‘Ulysses’ European tour seeks modern touch for Joyce’s epic novel
“Ulysses,” published in 1922, counts among the 20th century’s key novels, and its centenary has already sparked much celebration in Joyce’s native Ireland.
But Liam Browne, co-artistic curator of “Ulysses European Odyssey”, said the tour is to go beyond the kind of literary fandom seen at home.
“What interested us was Joyce as a European figure, rather than an Irish figure,” he told AFP on the margins of the tour event in Marseille on the southern French coast.
“In his imagination he was engaging with Dublin to write his novels but actually his day-to-day existence was in these European cities,” Browne said.

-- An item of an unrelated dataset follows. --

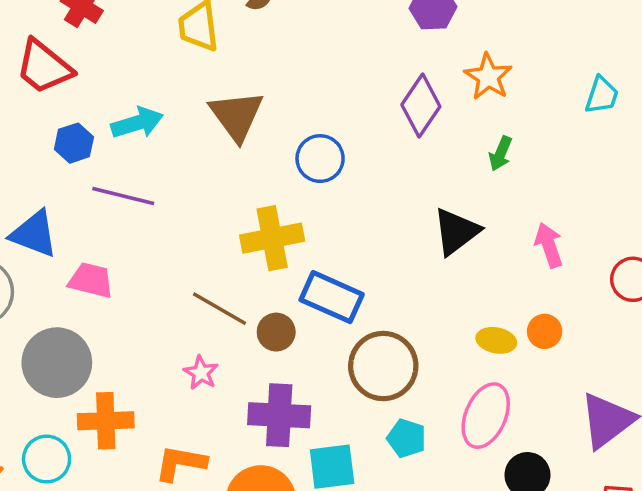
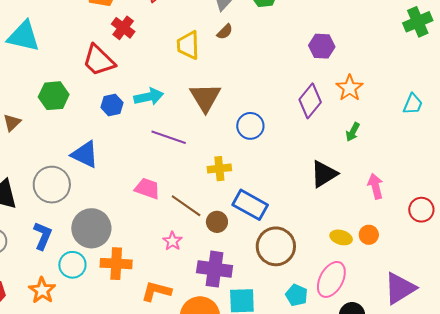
purple line: (123, 196) -> (169, 137), moved
yellow cross: (272, 238) -> (219, 169), size x0.7
pink trapezoid: (91, 280) -> (147, 189), moved
cyan pentagon: (406, 438) -> (296, 295), moved
cyan circle: (47, 459) -> (72, 265), moved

The crude language and sexual content in “Ulysses” meant there was no chance of it getting published in conservative 1920s Ireland or anywhere else in the English-speaking world.
It became the target of an obscenity trial in the United States, and was banned in Britain for more than a decade.

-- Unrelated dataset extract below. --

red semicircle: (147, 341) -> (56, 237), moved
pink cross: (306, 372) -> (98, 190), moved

In the end, it was published in Paris by American Sylvia Beach, owner of the “Shakespeare and Company” bookshop which is still a gathering point for aspiring writers today.
The novel tells the story of a single day in the life of Dubliner Leopold Bloom, while Joyce links the day’s events to Homer’s “Odyssey.” Scholars are still busy tracing the subtle connections.
The book has a reputation for being difficult to understand, with the New York Times predicting in its 1922 review that “not ten men or women out of a hundred can read ’Ulysses’ through.”
Fans the world over still celebrate “Bloomsday” in honor of Joyce every year on June 16.
One of the aims of the European tour, involving actors, directors, writers, musicians, photographers and even food experts, is to connect the novel with today’s burning topics.
“We wanted a multi-art response and we wanted the art engaging with society and social issues,” Browne said.
“Nationalism, exile, sexuality and the place of women in society.”
Joyce, who grew up in Dublin, later lived in Paris, Trieste in Italy, and Zurich in Switzerland, where he died.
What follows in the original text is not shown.